Potential disadvantages include the following: 1. In theory the perioperative complication rate may increase (predominantly in patients requiring right pneumonectomy after induction chemotherapy). 2. While the patient is receiving chemotherapy, potentially curative resection is delayed; if the patient does not respond, this delay could result in tumor spread.

Surgery in Stage IV Disease


Chemotherapy - treatment of patients with stage IV disease. - However, on occasion, patients with a single site of metastasis are encountered, particularly patients with adenocarcinomas who have a solitary brain metastasis.

Small Cell Lung Carcinoma


Small cell lung carcinoma (SCLC) -accounts for approximately 20% of primary lung cancers and generally is not treated surgically. - These aggressive neoplasms have early, widespread metastases. - they can be difficult to distinguish from lymphoproliferative lesions and atypical carcinoid tumors.

Three groups of SCLC are recognized


1. pure small cell carcinoma (oat cell carcinoma) 2. small cell carcinoma with a large cell component 3. combined (mixed) tumors.

- the clinical stage of SCLC is defined broadly by the presence of either local "limited" or distant "disseminated" disease. limited SCLC - presenting with bulky locoregional disease but no evidence for distant metastatic disease - the primary tumor is large and associated with bulky mediastinal adenopathy, which may lead to obstruction of the superior vena cava.

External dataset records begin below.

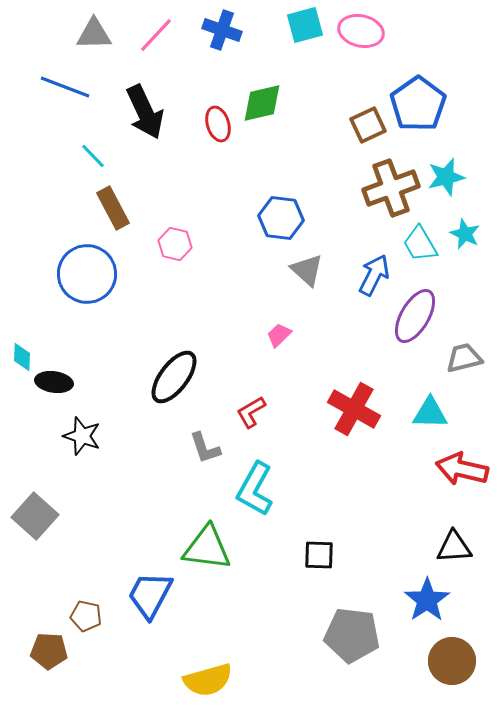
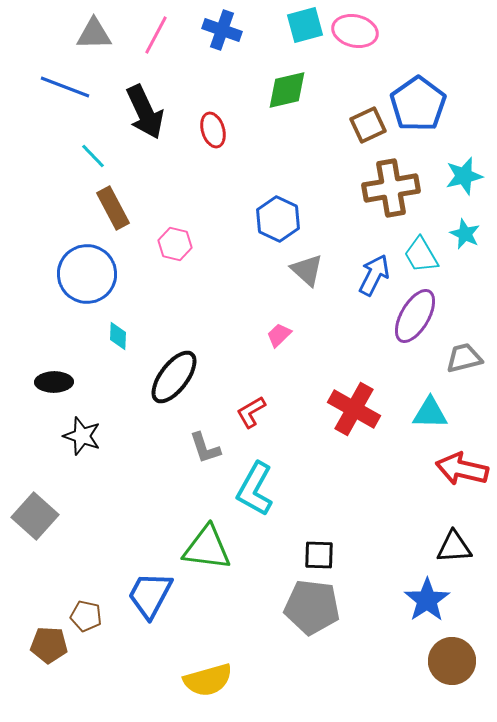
pink ellipse at (361, 31): moved 6 px left
pink line at (156, 35): rotated 15 degrees counterclockwise
green diamond at (262, 103): moved 25 px right, 13 px up
red ellipse at (218, 124): moved 5 px left, 6 px down
cyan star at (446, 177): moved 18 px right, 1 px up
brown cross at (391, 188): rotated 10 degrees clockwise
blue hexagon at (281, 218): moved 3 px left, 1 px down; rotated 18 degrees clockwise
cyan trapezoid at (420, 244): moved 1 px right, 11 px down
cyan diamond at (22, 357): moved 96 px right, 21 px up
black ellipse at (54, 382): rotated 9 degrees counterclockwise
gray pentagon at (352, 635): moved 40 px left, 28 px up
brown pentagon at (49, 651): moved 6 px up
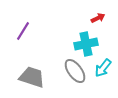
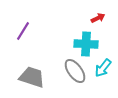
cyan cross: rotated 15 degrees clockwise
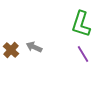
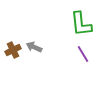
green L-shape: rotated 24 degrees counterclockwise
brown cross: moved 2 px right; rotated 21 degrees clockwise
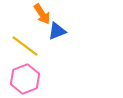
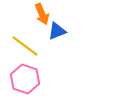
orange arrow: rotated 10 degrees clockwise
pink hexagon: rotated 20 degrees counterclockwise
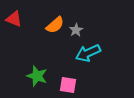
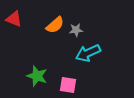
gray star: rotated 24 degrees clockwise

disseminated - presents with metastatic disease throughout the patient's body. - Regardless of the stage of presentation, treatment is primarily chemotherapy and radiation. - Surgery is appropriate for the rare patient with an incidentally discovered peripheral nodule that is found to be SCLC. - If a stage I SCLC is identified after resection, postoperative chemotherapy usually is given.

Metastatic Lesions to the Lung


Features suggestive of metastatic disease are: - multiplicity - smooth, round borders on CT scan -temporal proximity to the original primary lesion One must always entertain the possibility that a single new lesion is a primary lung cancer.

The likelihood of a new primary lung cancer is highest in patients with a history of: - uterine carcinoma (74%) - bladder carcinoma (89%) - lung carcinoma (92%) - head and neck carcinoma (94%)
Resection of pulmonary metastases - is associated with modest survival benefits in a very select group of patients.

General Principles Governing Appropriate Selection of Patients for Pulmonary Metastasectomy


1. Primary tumor must already be controlled. 2. Patient must be able to tolerate general anesthesia, potential single-lung ventilation, and the planned pulmonary resection. 3. Metastases must be completely resectable based on computed tomographic imaging. 4. There is no evidence of extrapulmonary tumor burden. 5. Alternative superior therapy must not be available.